Por isso quisemos dar espaço à sua visita à terra de Abraão, às palavras e aos gestos desses poucos e intensos dias entre Bagdá, Arbil, Mossul e Qaraqosh. Nos lugares onde a violência destruiu tudo, o Papa indicou uma realidade presente: existências nas quais o mal e a morte não são a última palavra, porque Cristo ressuscitou. A vitória da familiaridade com Deus baseia a vida de homens e mulheres, concretiza-se no perdão, em histórias precisas, rostos: é o povo cristão, uma presença humana que parece derrotada pela história. No entanto, eles, perseguidos, foram desprovidos de tudo sem terem perdido nada, pois têm o tesouro que vale mais do que a vida: foram tecidos numa relação, no pertencimento a Cristo.

Parar diante deles e olhar, como fez Francisco, pode ser uma contribuição à situação em que todos estamos. “Há momentos em que a fé pode vacilar, quando parece que Deus não vê nem intervém”, disse. “Sentistes a verdade disto nos dias mais negros da guerra, e é verdade também nestes dias de crise sanitária mundial e de grande insegurança.” Mas não é uma questão de resiliência. É que, quando a vida urge, fica mais claro aquilo que está à altura: encontrar pessoas “que vivem perto de nós e são um reflexo da presença de Deus”.

Pessoas que, em vez de fugir, tocam a realidade, vivem-na, sem ficar à mercê das circunstâncias, do sofrimento, da injustiça, do apagão em Macapá ou das necessidades das famílias da periferia de Boston, das restrições diárias em todo o globo.
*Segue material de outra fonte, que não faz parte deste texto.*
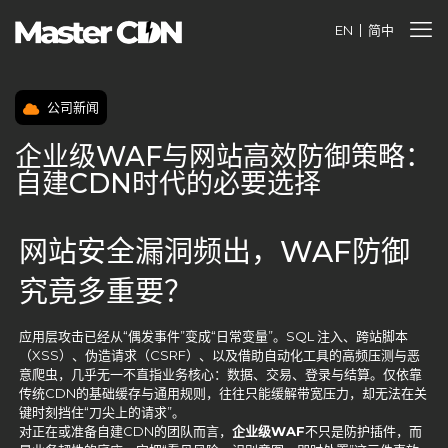
EN
简中
公司新闻
企业级WAF与网站高效防御策略：
自建CDN时代的必要选择
网站安全漏洞频出，WAF防御
究竟多重要？
应用层攻击已经从“偶发事件”变成“日常变量”。SQL 注入、跨站脚本
（XSS）、伪造请求（CSRF）、以及借助自动化工具的高频压测与恶
意爬虫，几乎无一不直指业务核心：数据、交易、登录与结算。仅依靠
传统CDN的基础缓存与通用规则，往往只能缓解带宽压力，却无法在关
键时刻挡住“刀尖上的请求”。
对正在或准备自建CDN的团队而言，
企业级WAF
不只是防护插件，而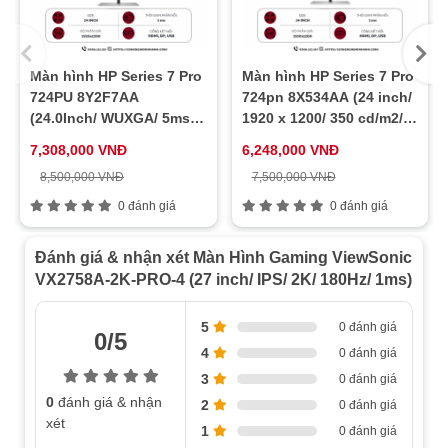
Màn hình HP Series 7 Pro
Màn hình HP Series 7 Pro
724PU 8Y2F7AA
724pn 8X534AA (24 inch/
(24.0Inch/ WUXGA/ 5ms/
1920 x 1200/ 350 cd/m2/
100HZ/ 350cd/m2/ IPS)
5ms/ 60Hz)
7,308,000 VNĐ
6,248,000 VNĐ
8,500,000 VNĐ
7,500,000 VNĐ
0 đánh giá
0 đánh giá
Đánh giá & nhận xét Màn Hình Gaming ViewSonic
VX2758A-2K-PRO-4 (27 inch/ IPS/ 2K/ 180Hz/ 1ms)
5
0 đánh giá
0/5
4
0 đánh giá
3
0 đánh giá
0
đánh giá & nhận
2
0 đánh giá
xét
1
0 đánh giá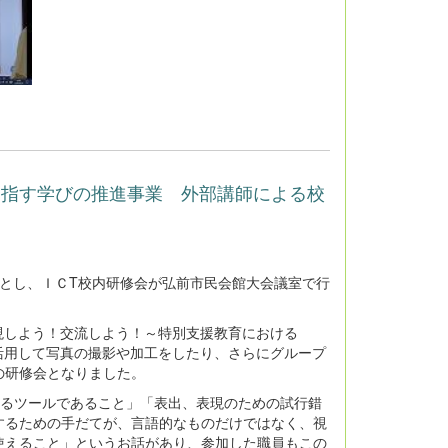
目指す学びの推進事業 外部講師による校
とし、ＩＣT校内研修会が弘前市民会館大会議室で行
現しよう！交流しよう！～特別支援教育における
を活用して写真の撮影や加工をしたり、さらにグループ
の研修会となりました。
るツールであること」「表出、表現のための試行錯
するための手だてが、言語的なものだけではなく、視
使えること」というお話があり、参加した職員もこの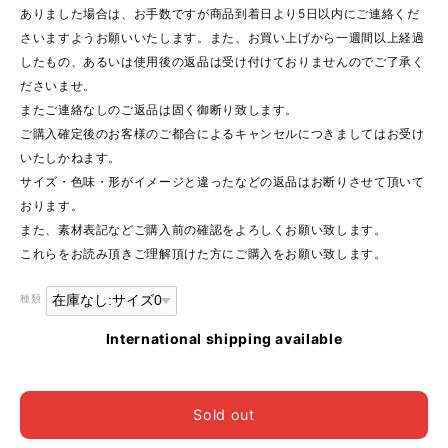
ありました場合は、お手数ですが商品到着日より5日以内にご連絡くだ
さいますようお願いいたします。また、お買い上げから一週間以上経過
したもの、あるいは使用後の返品は受け付けておりませんのでご了承く
ださいませ。
またご連絡なしのご返品は固く御断り致します。
ご購入確定後のお客様のご都合によるキャンセルにつきましてはお受け
いたしかねます。
サイズ・色味・形がイメージと違ったなどの返品はお断りさせて頂いて
おります。
また、素材表記などご購入前の確認をよろしくお願い致します。
これらをお読み頂きご理解頂けた方にご購入をお願い致します。
種類
International shipping available
Sold out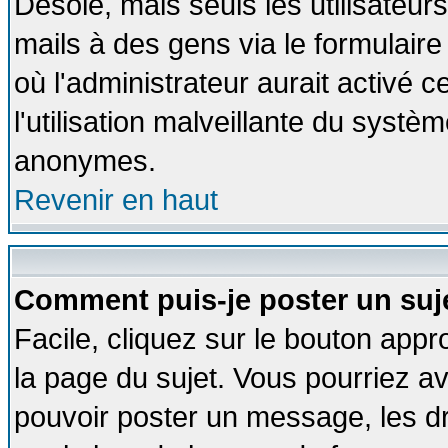
Désolé, mais seuls les utilisateu
mails à des gens via le formulaire
où l'administrateur aurait activé ce
l'utilisation malveillante du systèm
anonymes.
Revenir en haut
Comment puis-je poster un suj
Facile, cliquez sur le bouton appro
la page du sujet. Vous pourriez a
pouvoir poster un message, les dro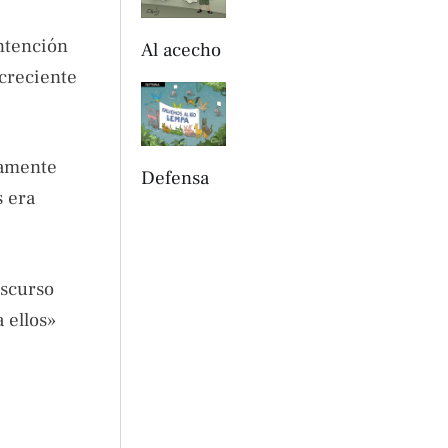
ntención
Al acecho
creciente
iamente
Defensa
s era
iscurso
 ellos»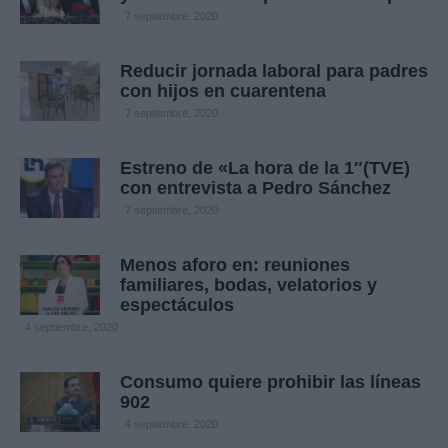
7 septiembre, 2020
Reducir jornada laboral para padres
con hijos en cuarentena
7 septiembre, 2020
Estreno de «La hora de la 1″(TVE)
con entrevista a Pedro Sánchez
7 septiembre, 2020
Menos aforo en: reuniones
familiares, bodas, velatorios y
espectáculos
4 septiembre, 2020
Consumo quiere prohibir las líneas
902
4 septiembre, 2020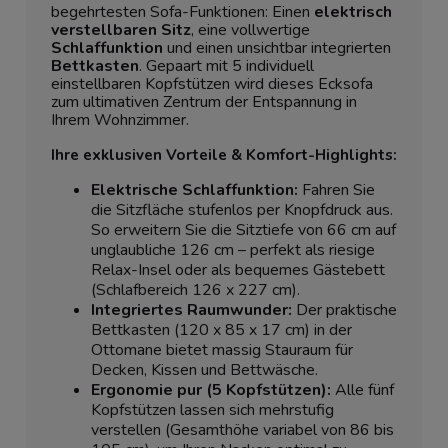
begehrtesten Sofa-Funktionen: Einen
elektrisch
verstellbaren Sitz
, eine vollwertige
Schlaffunktion
und einen unsichtbar integrierten
Bettkasten
. Gepaart mit 5 individuell
einstellbaren Kopfstützen wird dieses Ecksofa
zum ultimativen Zentrum der Entspannung in
Ihrem Wohnzimmer.
Ihre exklusiven Vorteile & Komfort-Highlights:
Elektrische Schlaffunktion:
Fahren Sie
die Sitzfläche stufenlos per Knopfdruck aus.
So erweitern Sie die Sitztiefe von 66 cm auf
unglaubliche 126 cm – perfekt als riesige
Relax-Insel oder als bequemes Gästebett
(Schlafbereich 126 x 227 cm).
Integriertes Raumwunder:
Der praktische
Bettkasten (120 x 85 x 17 cm) in der
Ottomane bietet massig Stauraum für
Decken, Kissen und Bettwäsche.
Ergonomie pur (5 Kopfstützen):
Alle fünf
Kopfstützen lassen sich mehrstufig
verstellen (Gesamthöhe variabel von 86 bis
É o que vocês vão ver nestes relatos, nos quais é visível que do encontro com Cristo o eu renasce, e nasce um sentimento novo da vida que nos torna protagonistas. “Sabemos como é fácil ser contaminado pelo vírus do desânimo, que às vezes parece difundir-se ao nosso redor”, lemos no discurso de Bagdá. “Mas o Senhor deu-nos uma vacina eficaz: é a esperança”.

A certeza de já não estarmos sozinhos. “Não esqueçamos jamais que Cristo é anunciado sobretudo com o testemunho de vidas transformadas pela alegria do Evangelho. Uma fé viva em Jesus é ‘contagiosa’, pode mudar o mundo”.